= Vlada Limic =

Croatian-French mathematician

Vlada Limic is a mathematician specializing in probability theory, the theory of random graphs, and coalescent theory. Educated in Croatia and the US, she has worked in the US, Canada, and France, where she is a director of research for the French National Centre for Scientific Research (CNRS), affiliated with the University of Strasbourg.

==Education and career==
Limic studied mathematics at the University of Zagreb in Croatia, graduating in 1994. She continued her studies at the University of California, Berkeley, where she completed her doctorate in 1998. Her dissertation, Properties of the Multiplicative Coalescent, was supervised by David Aldous.

After postdoctoral research at the University of California, San Diego and Cornell University in the US, she moved to Canada in 2002 to become an assistant professor at the University of British Columbia. In 2006 she moved again, to France, where she became a researcher for the CNRS, affiliated with the University of Provence. In 2012 she became a director of research for the CNRS and in 2017 she became affiliated with the University of Strasbourg.

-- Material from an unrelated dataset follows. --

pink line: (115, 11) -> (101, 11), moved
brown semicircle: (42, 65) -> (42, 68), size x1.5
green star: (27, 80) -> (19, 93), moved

Limic was the editor for the IMS Bulletin, a former publication of the Institute of Mathematical Statistics, from 2017 to 2019. With Greg Lawler, she is a coauthor of the book Random Walk: A Modern Introduction (2010).

==Recognition==
Limic was a 2016 recipient of the Friedrich Wilhelm Bessel Research Award of the Alexander von Humboldt Foundation. She was a 2022 Medallion Lecturer of the Institute of Mathematical Statistics.